Nay--"On the contrary" (as in Rom 8:37; Co1 12:22; Greek).
I had not known sin but by the law--It is important to fix what is meant by "sin" here. It certainly is not "the general nature of sin" [ALFORD, &c.], though it be true that this is learned from the law; for such a sense will not suit what is said of it in the following verses, where the meaning is the same as here. The only meaning which suits all that is said of it in this place is "the principle of sin in the heart of fallen man." The sense, then, is this: "It was by means of the law that I came to know what a virulence and strength of sinful propensity I had within me." The existence of this it did not need the law to reveal to him; for even the heathens recognized and wrote of it. But the dreadful nature and desperate power of it the law alone discovered--in the way now to be described.

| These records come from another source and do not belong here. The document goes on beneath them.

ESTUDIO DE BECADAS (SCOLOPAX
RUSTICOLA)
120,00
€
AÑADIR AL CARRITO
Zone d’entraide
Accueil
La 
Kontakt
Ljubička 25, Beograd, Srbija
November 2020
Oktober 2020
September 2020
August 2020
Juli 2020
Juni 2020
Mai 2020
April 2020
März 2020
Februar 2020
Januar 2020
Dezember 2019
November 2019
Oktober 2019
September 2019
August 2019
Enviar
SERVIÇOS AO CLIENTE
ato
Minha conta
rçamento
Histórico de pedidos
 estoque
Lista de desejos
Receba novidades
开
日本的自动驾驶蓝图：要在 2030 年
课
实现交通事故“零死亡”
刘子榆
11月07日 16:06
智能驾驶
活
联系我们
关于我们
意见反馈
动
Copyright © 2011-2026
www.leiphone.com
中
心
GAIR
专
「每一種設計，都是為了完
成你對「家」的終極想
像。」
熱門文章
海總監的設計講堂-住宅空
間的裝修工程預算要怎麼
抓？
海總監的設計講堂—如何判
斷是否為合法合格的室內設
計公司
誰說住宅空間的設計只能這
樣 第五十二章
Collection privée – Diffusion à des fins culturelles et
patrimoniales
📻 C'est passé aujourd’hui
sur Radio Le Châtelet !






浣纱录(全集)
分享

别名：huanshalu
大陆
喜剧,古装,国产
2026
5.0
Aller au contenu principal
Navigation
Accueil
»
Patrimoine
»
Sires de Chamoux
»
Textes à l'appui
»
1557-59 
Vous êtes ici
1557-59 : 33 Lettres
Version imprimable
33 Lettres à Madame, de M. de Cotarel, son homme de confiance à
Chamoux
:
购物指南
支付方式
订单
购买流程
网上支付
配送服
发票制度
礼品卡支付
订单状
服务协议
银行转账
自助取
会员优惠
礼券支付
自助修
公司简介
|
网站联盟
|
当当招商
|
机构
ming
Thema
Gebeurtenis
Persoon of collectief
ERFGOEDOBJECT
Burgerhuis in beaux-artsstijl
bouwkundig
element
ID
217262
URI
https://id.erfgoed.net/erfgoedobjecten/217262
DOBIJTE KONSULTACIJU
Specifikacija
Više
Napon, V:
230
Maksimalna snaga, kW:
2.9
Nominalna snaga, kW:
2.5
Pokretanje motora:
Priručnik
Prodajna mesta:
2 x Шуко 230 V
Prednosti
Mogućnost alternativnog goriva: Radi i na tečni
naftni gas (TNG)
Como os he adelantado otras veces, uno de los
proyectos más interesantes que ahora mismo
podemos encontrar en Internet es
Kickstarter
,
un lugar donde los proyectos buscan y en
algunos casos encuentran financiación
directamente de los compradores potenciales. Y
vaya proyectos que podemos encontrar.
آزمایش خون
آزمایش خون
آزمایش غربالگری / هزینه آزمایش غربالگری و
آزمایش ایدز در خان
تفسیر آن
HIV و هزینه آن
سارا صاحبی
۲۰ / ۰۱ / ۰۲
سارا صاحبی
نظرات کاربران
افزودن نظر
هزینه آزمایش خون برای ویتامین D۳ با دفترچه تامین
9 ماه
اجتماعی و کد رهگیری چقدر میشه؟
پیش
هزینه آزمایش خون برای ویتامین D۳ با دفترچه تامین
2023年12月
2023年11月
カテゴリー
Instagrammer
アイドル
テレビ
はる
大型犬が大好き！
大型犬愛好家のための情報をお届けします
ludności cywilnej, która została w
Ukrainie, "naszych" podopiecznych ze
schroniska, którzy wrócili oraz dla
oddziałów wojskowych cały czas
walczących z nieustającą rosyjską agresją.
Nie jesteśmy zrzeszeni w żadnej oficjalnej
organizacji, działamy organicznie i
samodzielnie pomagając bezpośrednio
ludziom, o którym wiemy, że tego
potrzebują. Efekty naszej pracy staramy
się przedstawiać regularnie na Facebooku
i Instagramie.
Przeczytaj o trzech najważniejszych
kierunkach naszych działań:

for I had not known lust, except, &c.--Here the same Greek word is unfortunately rendered by three different English ones--"lust"; "covet"; "concupiscence" (Rom 7:8) --which obscures the meaning. By using the word "lust" only, in the wide sense of all "irregular desire," or every outgoing of the heart towards anything forbidden, the sense will best be brought out; thus, "For I had not known lust, except the law had said, Thou shalt not lust; But sin, taking ('having taken') occasion by the commandment (that one which forbids it), wrought in me all manner of lusting." This gives a deeper view of the tenth commandment than the mere words suggest. The apostle saw in it the prohibition not only of desire after certain things there specified, ut of "desire after everything divinely forbidden"; in other words, all "lusting" or "irregular desire." It was this which "he had not known but by the law." The law forbidding all such desire so stirred his corruption that it wrought in him "all manner of lusting"--desire of every sort after what was forbidden.